Two boys had a lucky escape last week when they had to be rescued from a well known beauty spot. The youngsters were playing at The Falls, Richmond when they became stranded on a rock in the middle of the river.

Due to the recent heavy rainfall, the river water had risen suddenly, and the boys found themselves in difficulty and unable to reach the shore. Fortunately, the boy’s plight was noticed by a passer by, and the Fire and Rescue Service were called. The specialist Swift Water Rescue Team from Richmond and crews from Richmond, Leyburn and Colburn were quickly on scene. Crews worked for over thirty minutes to rescue the boys, who were brought safely back to shore.

Fire and Rescue Group Manager Carl Boasman said:”Thankfully, on this occasion the youngsters were rescued from the river in time using the skills of the Richmond Swift Water Team. Had the boys been unable to raise the alarm, the outcome could have been quite different.” He continues:”Rivers and waterways may seem relatively safe, especially during good weather, but this incident shows how quickly the situation can change. We are urging people to recognise the dangers associated with open water, and make sure that children are supervised carefully at all times. Rivers can rise quickly, and people may unwittingly find themselves in life threatening situations.”

The two local boys aged thirteen were taken into the care of the Ambulance Service and were treated for shock, but were otherwise unharmed.

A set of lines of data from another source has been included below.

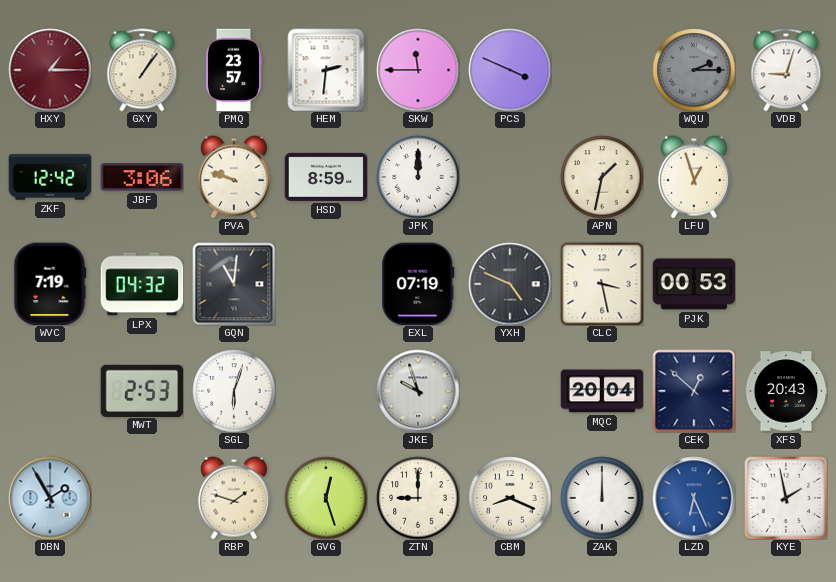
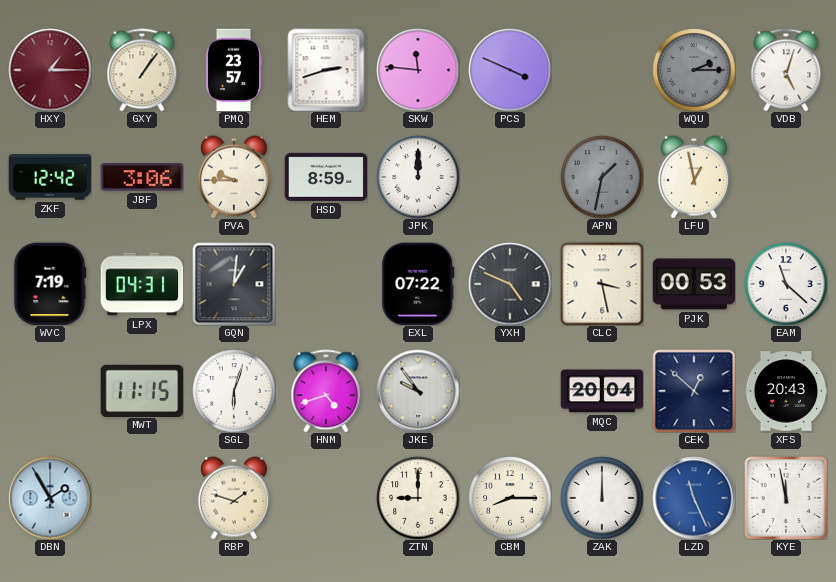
HEM: 2:31 -> 2:42
SKW: 11:45 -> 11:46
VDB: 9:03 -> 5:03
PVA: 9:48 -> 9:45
APN dial: cream -> grey
LFU: 12:57 -> 12:58
LPX: 04:32 -> 04:31
GQN: 11:01 -> 1:01
EXL: 07:19 -> 07:22
EAM: none -> 11:22
MWT: 2:53 -> 11:15
HNM: none -> 4:42
JKE: 9:57 -> 9:54
GVG: 12:27 -> none
CBM: 8:19 -> 8:15
LZD: 6:26 -> 11:26
KYE: 1:58 -> 11:58
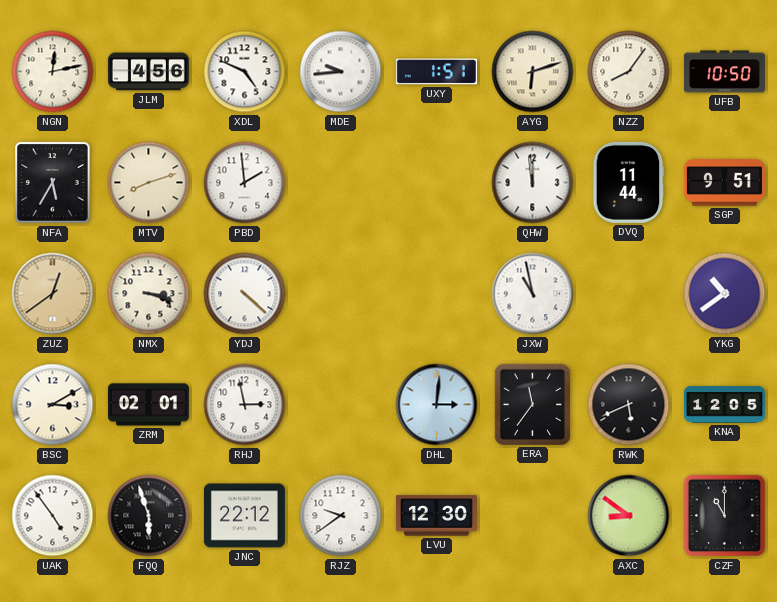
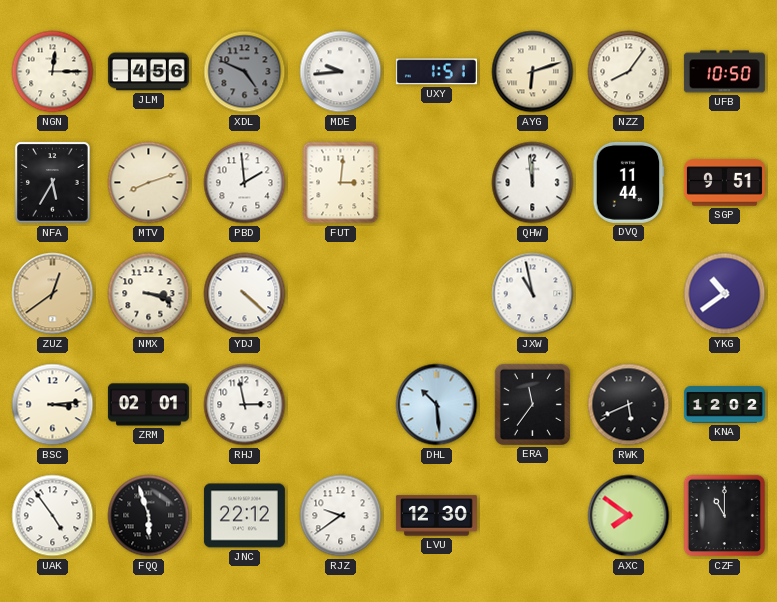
NGN: 12:13 -> 12:15
XDL dial: white -> grey
FUT: none -> 3:01
BSC: 3:10 -> 3:14
DHL: 3:01 -> 10:29
KNA: 12:05 -> 12:02
AXC: 8:51 -> 7:51
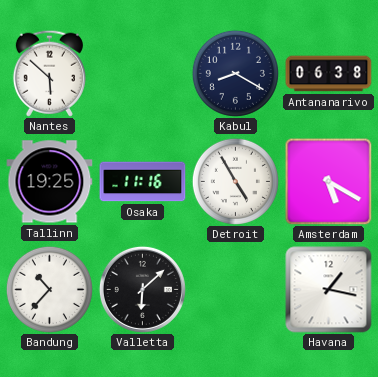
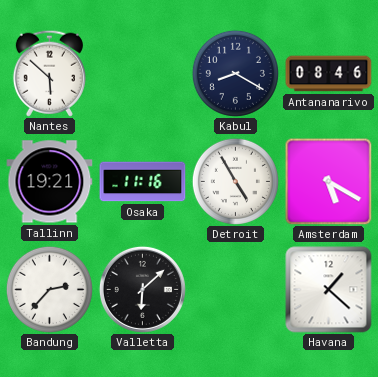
Antananarivo: 06:38 -> 08:46
Tallinn: 19:25 -> 19:21
Bandung: 10:37 -> 2:37
Havana: 1:17 -> 1:22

Each year, over 350 people die as a result of drowning in the UK. Since April 2007, NYFRS has rescued over 40 people from water and urges people to follow these simple tips to stay safe:

  • Do not drink alcohol before entering water. Drinking alcohol puts bathers at risk because of loss of coordination and slower reaction times.
  • Do not eat just before entering water, as you are more susceptible to muscle cramps.
  • Be aware that, even during hot summer months, the temperature in open water is dangerously low. Even the strongest swimmers can find themselves in difficulty when the body suffers loss of strength and muscle coordination in cold water.
  • Be aware of life-threatening hazards in water such as rocks, unseen vegetation and discarded rubbish and never jump in.
  • Take care even in shallow water. Just 15cm of flowing water can knock a person of their feet.
  • Pay attention to warning signs – they are there for your protection.
  • If you see anyone in the water, do not jump in to try and save them. Call 999, shout for help and reach, throw or row to help, if it is safe to do so.
  • NYFRS always recommend that people who wish to swim visit an appropriate facility such as their local swimming pool.